TASK: Transcribe the listing precisely, entry by entry.

DATA EXTRACT:
►
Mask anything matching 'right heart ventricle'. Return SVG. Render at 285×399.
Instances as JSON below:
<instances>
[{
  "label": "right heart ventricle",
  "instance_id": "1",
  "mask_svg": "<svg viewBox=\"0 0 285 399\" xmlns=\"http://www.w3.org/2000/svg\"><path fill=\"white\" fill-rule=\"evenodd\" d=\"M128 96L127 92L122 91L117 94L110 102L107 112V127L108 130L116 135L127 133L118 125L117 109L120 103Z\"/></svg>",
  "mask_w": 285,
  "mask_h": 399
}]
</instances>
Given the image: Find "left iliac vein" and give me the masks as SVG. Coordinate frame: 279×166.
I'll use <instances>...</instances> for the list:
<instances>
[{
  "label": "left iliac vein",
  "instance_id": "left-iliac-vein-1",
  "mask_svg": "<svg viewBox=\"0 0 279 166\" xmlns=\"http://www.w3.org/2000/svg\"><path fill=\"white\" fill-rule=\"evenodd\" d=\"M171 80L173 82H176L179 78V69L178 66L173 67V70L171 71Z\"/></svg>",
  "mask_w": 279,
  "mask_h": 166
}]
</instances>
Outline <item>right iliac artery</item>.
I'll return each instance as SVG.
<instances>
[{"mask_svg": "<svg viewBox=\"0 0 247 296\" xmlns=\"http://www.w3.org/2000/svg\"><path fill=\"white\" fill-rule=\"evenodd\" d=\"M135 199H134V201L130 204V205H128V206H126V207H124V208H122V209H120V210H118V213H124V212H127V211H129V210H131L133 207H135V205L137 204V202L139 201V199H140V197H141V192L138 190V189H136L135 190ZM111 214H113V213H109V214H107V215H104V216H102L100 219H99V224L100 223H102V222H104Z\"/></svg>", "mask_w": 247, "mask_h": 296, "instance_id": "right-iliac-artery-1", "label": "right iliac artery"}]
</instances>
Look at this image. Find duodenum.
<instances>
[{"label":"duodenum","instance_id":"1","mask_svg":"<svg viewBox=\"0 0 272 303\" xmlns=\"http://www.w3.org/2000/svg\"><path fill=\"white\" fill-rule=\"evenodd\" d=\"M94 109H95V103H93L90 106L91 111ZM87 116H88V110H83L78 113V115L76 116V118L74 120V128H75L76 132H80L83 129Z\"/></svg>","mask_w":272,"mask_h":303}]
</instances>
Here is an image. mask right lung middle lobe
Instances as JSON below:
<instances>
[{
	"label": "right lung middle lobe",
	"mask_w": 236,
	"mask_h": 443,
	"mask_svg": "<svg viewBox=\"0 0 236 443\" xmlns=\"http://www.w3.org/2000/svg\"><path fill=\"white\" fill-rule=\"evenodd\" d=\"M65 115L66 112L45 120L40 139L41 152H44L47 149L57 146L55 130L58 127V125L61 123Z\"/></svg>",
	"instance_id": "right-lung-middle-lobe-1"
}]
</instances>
◄
ANSWER SPACE:
Mask anything matching 'right heart ventricle'. Return SVG. Render at 285×399.
Instances as JSON below:
<instances>
[{
  "label": "right heart ventricle",
  "instance_id": "1",
  "mask_svg": "<svg viewBox=\"0 0 285 399\" xmlns=\"http://www.w3.org/2000/svg\"><path fill=\"white\" fill-rule=\"evenodd\" d=\"M128 96L127 92L122 91L117 94L110 102L107 112V127L108 130L116 135L127 133L118 125L117 109L120 103Z\"/></svg>",
  "mask_w": 285,
  "mask_h": 399
}]
</instances>
Given the image: Find "left iliac vein" and give me the masks as SVG. Coordinate frame: 279×166.
I'll use <instances>...</instances> for the list:
<instances>
[{
  "label": "left iliac vein",
  "instance_id": "left-iliac-vein-1",
  "mask_svg": "<svg viewBox=\"0 0 279 166\" xmlns=\"http://www.w3.org/2000/svg\"><path fill=\"white\" fill-rule=\"evenodd\" d=\"M171 80L173 82H176L179 78V69L178 66L173 67V70L171 71Z\"/></svg>",
  "mask_w": 279,
  "mask_h": 166
}]
</instances>
Outline <item>right iliac artery</item>.
I'll return each instance as SVG.
<instances>
[{"mask_svg": "<svg viewBox=\"0 0 247 296\" xmlns=\"http://www.w3.org/2000/svg\"><path fill=\"white\" fill-rule=\"evenodd\" d=\"M135 199H134V201L130 204V205H128V206H126V207H124V208H122V209H120V210H118V213H124V212H127V211H129V210H131L133 207H135V205L137 204V202L139 201V199H140V197H141V192L138 190V189H136L135 190ZM111 214H113V213H109V214H107V215H104V216H102L100 219H99V224L100 223H102V222H104Z\"/></svg>", "mask_w": 247, "mask_h": 296, "instance_id": "right-iliac-artery-1", "label": "right iliac artery"}]
</instances>
Look at this image. Find duodenum.
<instances>
[{"label":"duodenum","instance_id":"1","mask_svg":"<svg viewBox=\"0 0 272 303\" xmlns=\"http://www.w3.org/2000/svg\"><path fill=\"white\" fill-rule=\"evenodd\" d=\"M94 109H95V103H93L90 106L91 111ZM87 116H88V110H83L78 113V115L76 116V118L74 120V128H75L76 132H80L83 129Z\"/></svg>","mask_w":272,"mask_h":303}]
</instances>
Here is an image. mask right lung middle lobe
Instances as JSON below:
<instances>
[{
	"label": "right lung middle lobe",
	"mask_w": 236,
	"mask_h": 443,
	"mask_svg": "<svg viewBox=\"0 0 236 443\" xmlns=\"http://www.w3.org/2000/svg\"><path fill=\"white\" fill-rule=\"evenodd\" d=\"M65 115L66 112L45 120L40 139L41 152H44L47 149L57 146L55 130L58 127V125L61 123Z\"/></svg>",
	"instance_id": "right-lung-middle-lobe-1"
}]
</instances>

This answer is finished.